8 thoughts on “Making Class Wikis vs. Thinking in Wiki

  1. The idea of our routines influencing our thought processes is so compelling. I’m a teacher and I often catch myself reading a book and getting distracted by thinking about how I would present that material to students. But distracted in a good way. As the article points out, this makes our experience deeper and more thoughtful.

    I’m intrigued by the question about wiki-thought and look forward to others’ experiences.

  2. Great post, Mike! You probably already know about the Periodic Table of Storytelling: http://designthroughstorytelling.net/periodic that structures TV Tropes in an interesting way.

    Elements can be combined into simple story “molecules”.

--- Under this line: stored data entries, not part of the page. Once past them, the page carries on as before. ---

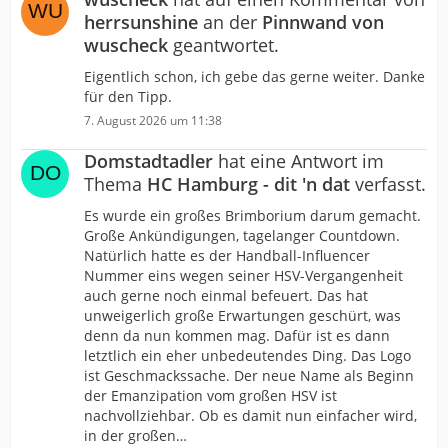
herrsunshine
an der
Pinnwand von
wuscheck
geantwortet.
Eigentlich schon, ich gebe das gerne weiter. Danke
für den Tipp.
7. August 2026 um 11:38
Domstadtadler
hat eine Antwort im
Thema
HC Hamburg - dit 'n dat
verfasst.
Es wurde ein großes Brimborium darum gemacht.
Große Ankündigungen, tagelanger Countdown.
Natürlich hatte es der Handball-Influencer
Nummer eins wegen seiner HSV-Vergangenheit
auch gerne noch einmal befeuert. Das hat
unweigerlich große Erwartungen geschürt, was
denn da nun kommen mag. Dafür ist es dann
letztlich ein eher unbedeutendes Ding. Das Logo
ist Geschmackssache. Der neue Name als Beginn
der Emanzipation vom großen HSV ist
nachvollziehbar. Ob es damit nun einfacher wird,
in der großen…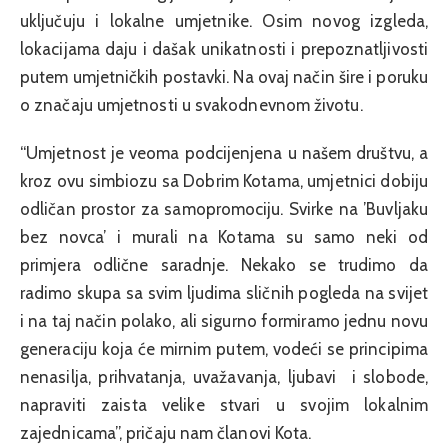
uključuju i lokalne umjetnike. Osim novog izgleda,
lokacijama daju i dašak unikatnosti i prepoznatljivosti
putem umjetničkih postavki. Na ovaj način šire i poruku
o značaju umjetnosti u svakodnevnom životu.
“Umjetnost je veoma podcijenjena u našem društvu, a
kroz ovu simbiozu sa Dobrim Kotama, umjetnici dobiju
odličan prostor za samopromociju. Svirke na ’Buvljaku
bez novca’ i murali na Kotama su samo neki od
primjera odlične saradnje. Nekako se trudimo da
radimo skupa sa svim ljudima sličnih pogleda na svijet
i na taj način polako, ali sigurno formiramo jednu novu
generaciju koja će mirnim putem, vodeći se principima
nenasilja, prihvatanja, uvažavanja, ljubavi i slobode,
napraviti zaista velike stvari u svojim lokalnim
zajednicama”, pričaju nam članovi Kota.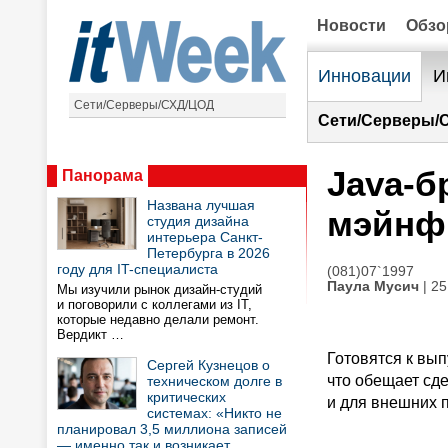
Новости
Обз
Инновации
И
Сети/Серверы/СХД/ЦОД
Сети/Серверы/
Java-б
Панорама
Названа лучшая
мэйнф
студия дизайна
интерьера Санкт-
Петербурга в 2026
году для IT-специалиста
(081)07`1997
Паула Мусич
| 25
Мы изучили рынок дизайн-студий
и поговорили с коллегами из IT,
которые недавно делали ремонт.
Вердикт …
Готовятся к вып
Сергей Кузнецов о
что обещает сд
техническом долге в
критических
и для внешних 
системах: «Никто не
планировал 3,5 миллиона записей
— именно так и возникает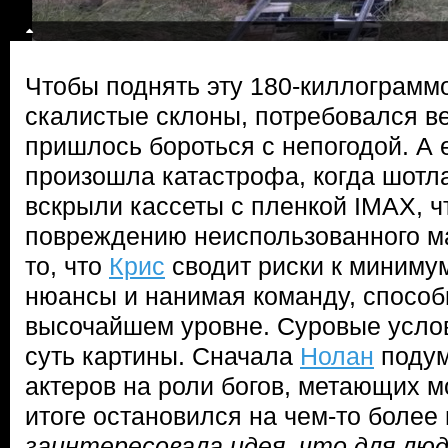
Чтобы поднять эту 180-киллограмм
скалистые склоны, потребовался ве
пришлось бороться с непогодой. А 
произошла катастрофа, когда шотл
вскрыли кассеты с пленкой IMAX, ч
повреждению неиспользованного м
то, что
Крис
сводит риски к миниму
нюансы и нанимая команду, способ
высочайшем уровне. Суровые усло
суть картины. Сначала
Нолан
подум
актеров на роли богов, метающих м
итоге остановился на чем-то боле
заинтересовала идея, что для люд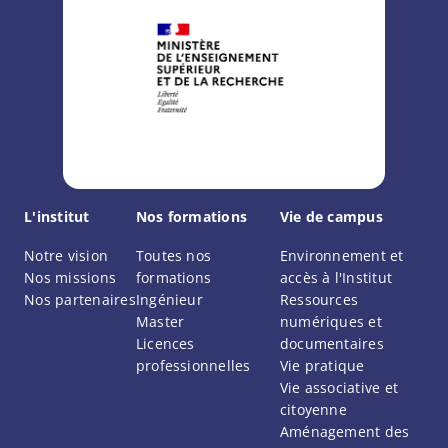
L'institut
Nos formations
Vie de campus
Notre vision
Toutes nos
Environnement et
Nos missions
formations
accès à l'Institut
Nos partenaires
Ingénieur
Ressources
Master
numériques et
Licences
documentaires
professionnelles
Vie pratique
Vie associative et
citoyenne
Aménagement des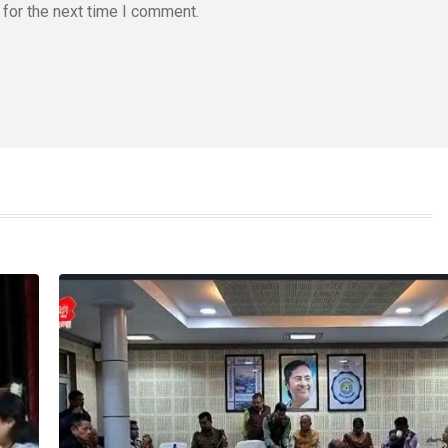
for the next time I comment.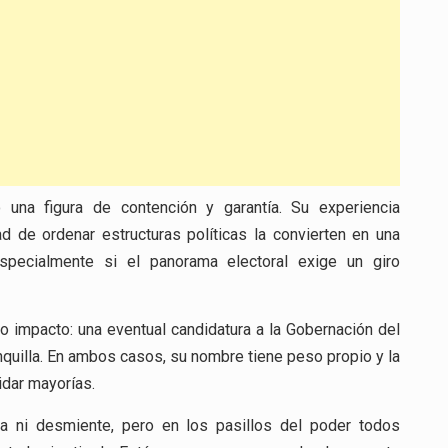
na figura de contención y garantía. Su experiencia
d de ordenar estructuras políticas la convierten en una
especialmente si el panorama electoral exige un giro
o impacto: una eventual candidatura a la Gobernación del
anquilla. En ambos casos, su nombre tiene peso propio y la
idar mayorías.
rma ni desmiente, pero en los pasillos del poder todos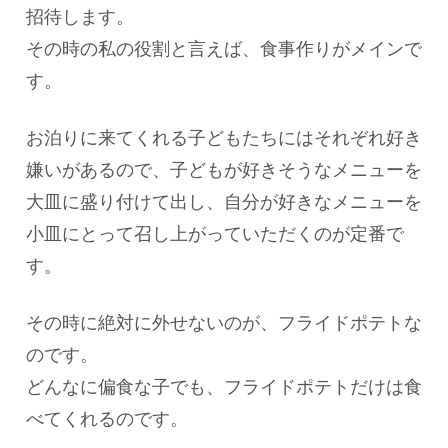
招待します。
その時の私の役割と言えば、食事作りがメインで
す。
お泊りに来てくれる子どもたちにはそれぞれ好き
嫌いがあるので、子どもが好きそうなメニューを
大皿に盛り付けて出し、自分が好きなメニューを
小皿にとって召し上がっていただくのが定番で
す。
その時に絶対に外せないのが、フライドポテトな
のです。
どんなに偏食な子でも、フライドポテトだけは食
べてくれるのです。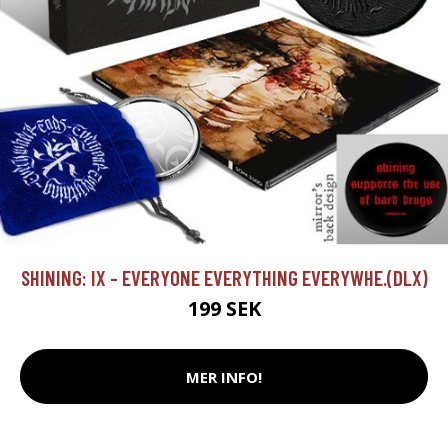
SHINING: IX - EVERYONE EVERYTHING EVERYWHE.(DLX)
199 SEK
MER INFO!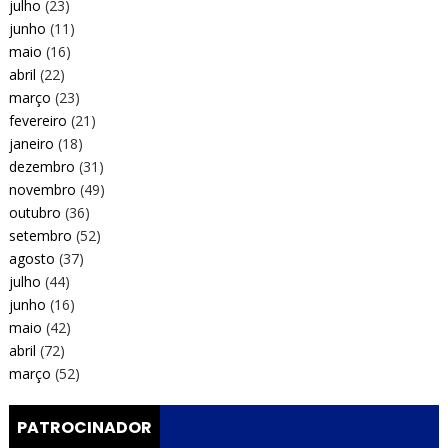
julho
(23)
junho
(11)
maio
(16)
abril
(22)
março
(23)
fevereiro
(21)
janeiro
(18)
dezembro
(31)
novembro
(49)
outubro
(36)
setembro
(52)
agosto
(37)
julho
(44)
junho
(16)
maio
(42)
abril
(72)
março
(52)
PATROCINADOR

    Elijah Meeks, Digital Humanities Specialist at Stanford, has done some visualizations of TV Tropes: https://dhs.stanford.edu/visualization/social-media-literacy/tvtropes-pt-1-the-weird-geometry-of-the-internet/

  3. Martin Fowler does this type of thing for patterns in software engineering: http://martinfowler.com/bliki/ Interestingly, he calls this a Bliki (blog+wiki, Ward Cunningham’s term), discussed here: http://www.martinfowler.com/bliki/WhatIsaBliki.html

    There’s a movement of academic research wikis, which I took part in heavily though I only lasted a year in academia. I always struggled with how to format the wiki. I’d go so far as to claim it’s impossible to coherently organize a wiki when you’re in the process of learning and forming the knowledge of a field. Nevertheless it was great as a store of knowledge, and I even turned the homepage into a sort of about me/productivity tracker: http://cl.ly/image/003Q2I1E293f

    I also worked at a startup (http://geknowm.com) that took the wiki language exploiting to an extreme: on Wikipedia where every topic is a link, we used it for generating topic relationships, terminology lists, and quizzes.

    Recently I found some enlightenment with DEVONthink: I don’t actually need to do a lot of manual tagging/naming/classifying stuff because computers are pretty good at NLP. See http://blog.learnstream.org/2014/06/see-also/. I’ve already used it to enhance my blogging; it’d be interested to use in whether it could be used to help establish wiki pages.

  4. I suspect the reference to writing changing the way you live was from James Somers:

    http://jsomers.net/blog/more-people-should-write

    I don’t have any examples of a “class producing their *own* analytical language through wiki”, my own experience was more of a producing a language verbally over time in a research lab, that was somewhat documented via a wiki. I realize that is much different than what you are advocating here 🙂

  5. I think the Key benefit of wiki is breaking up pages into small cross-linked chunks.

    I believe the best way to make such a process natural is to use SmashedTogetherWords instead of brackets, because that reinforces the idea of that compound phrase being a more concrete Thing (portmanteau? neologism?) to build on.

    Unfortunately, the forces of ease-of-adoption (new users find SmashedTogetherWords to “look weird”) have made the bracket style more common.

    One of my WikiLog pages that covers this is:
    http://webseitz.fluxent.com/wiki/WhyUseAWikiForYourTeam

    • That’s a great point, Bill. I think the compromise position has been square bracket with title case capitalization, which I kind of like. So you write sentences like “Sending errors to console.log can be seen as a failure to [[Break Loudly]], but is often merited by security concerns. Etc. Etc.

      I’ll take a look at the article.